The part borne in this terrible struggle by the troops of Illinois, is thus described by Colonel William Gamble, who commanded the Eighth Cavalry from that state:–
On the afternoon of the 30th of June the first cavalry brigade of Buford’s division, commanded by Col. W. Gamble, of the Eighth Illinois cavalry, arrived at Gettysburg,–the Eighth Illinois cavalry in front. Col. Gamble received orders to pass through the town on the Cashtown road and select the most eligible line of battle beyond the Seminary that could be found, encamp the brigade and send forward one or two squadrons to find the enemy, and remain on picket to watch the movements of the enemy. These orders were promptly carried out. The squadrons for advanced picket duty were taken from the Eighth Illinois cavalry, who advanced three miles further, found the enemy, remained in front until seven o’clock the next morning, when the enemy commenced advancing in three divisions under Gen. A. P. Hill, and with shell and musketry drove in the squadrons mentioned, and the Eighth Illinois cavalry had the honor of being fired on by the enemy and of returning their fire.
The advance of the enemy was immediately reported to General Meade, the infantry advance being eight miles in our rear were ordered up to support the cavalry.
The cavalry of Buford’s Division was ordered to fight the enemy. I dismounted part of the Eighth Illinois, Eighth New York, and Third Indiana cavalry, in all about 900 men, and ordered them to the front to keep back the enemy as long as possible till our infantry came up to our support. Devin’s brigade of New York cavalry was on our right and Merrit’s brigade of regular cavalry was on our left. We had to fight the whole Army Corps of Gen. A. P. Hill, 25,000 strong, for three and a half hours, from 7 till 10 1/2 A. M., to hold the original line of battle selected by me according to previous orders.
Tidball’s horse battery, A, Second U. S. artillery, was attached to my brigade that day.
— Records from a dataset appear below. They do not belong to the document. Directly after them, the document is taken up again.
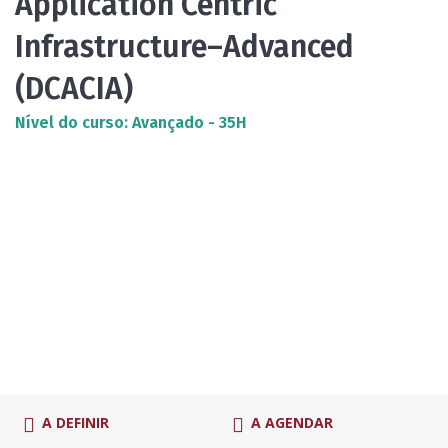
Application Centric
Infrastructure–Advanced
(DCACIA)
Nível do curso: Avançado - 35H
A DEFINIR
A AGENDAR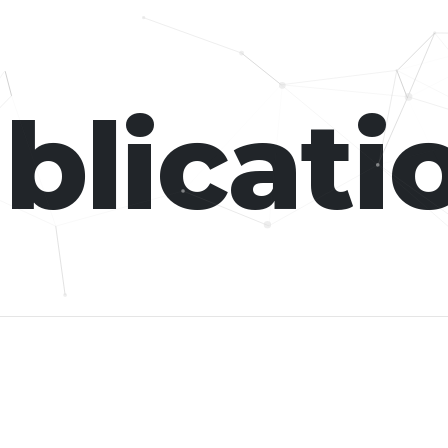
blicati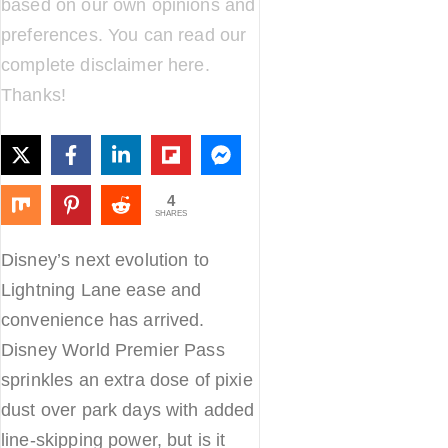
based on our own opinions and
preferences. You can read our
complete disclaimer
here
.
Thanks!
4
SHARES
Disney’s next evolution to
Lightning Lane ease and
convenience has arrived.
Disney World Premier Pass
sprinkles an extra dose of pixie
dust over park days with added
line-skipping power, but is it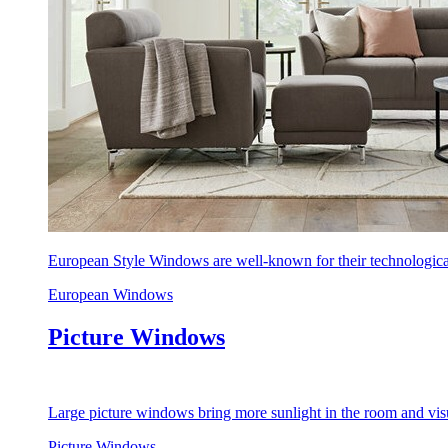
European Style Windows are well-known for their technological
European Windows
Picture Windows
Large picture windows bring more sunlight in the room and visu
Picture Windows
The cavalry above mentioned fought Hill’s corps for three and a half hours, on the morning of the 1st of July, and held the original line of battle selected beyond the Seminary, until our infantry came up, with a loss of one hundred and eleven officers and men, killed, wounded, and missing, and fifty-six cavalry horses killed, thirteen artillery horses killed, and fifteen artillerymen killed and wounded. Nothing of this is mentioned in the newspapers or dispatches, but the above are absolute facts, under my own observation.
An hour before dark the rebels outflanked our left; this brigade of cavalry was again ordered to the front, dismounted and fought the rebels on Seminary Ridge, and saved a whole division of our infantry from being surrounded and captured. Nothing of this either is mentioned in the newspapers or dispatches, yet these facts occurred, with the loss of some of our best officers and men.
Originally posted 2009-03-25 22:16:28.